Marcus Damms Praxisbuch stellt eine nützliche praktische Ergänzung zu den Theoriebänden Persönlichkeitsstörungen verstehen in der Schule, Schulsozialarbeit und Jugendhilfe 1-3 dar. Thematisiert werden Methoden und Interventionen zum Umgang mit Jugendlichen, die herausfordernde Persönlichkeitsstile offenbaren. Es geht entsprechend um antisoziale, narzisstische, paranoide, sadistische, selbstschädigende, passiv-aggressive und zwanghafte Teenager sowie um die Borderline-Struktur.

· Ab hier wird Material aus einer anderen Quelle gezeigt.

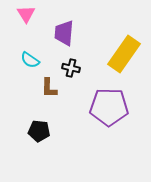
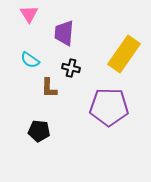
pink triangle: moved 3 px right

Schemapädagogik® ist ein neuropädagogisches Konzept, das auf den schemafokussierten Psychotherapien basiert (Schematherapie, Klärungsorientierte Psychotherapie, Kognitive Therapie). Die ausführlichen Online-Materialien zum Buch umfassen zusätzliche Dateien zu den dargestellten Methoden zum Download und zum Ausdrucken für den Eigengebrauch (u.a. Fragebögen, Textblätter, Besinnungstexte). Außerdem werden wichtige Grundlagentexte zu den Konzepten Schemapädagogik und Persönlichkeitsstörungen bereitgestellt.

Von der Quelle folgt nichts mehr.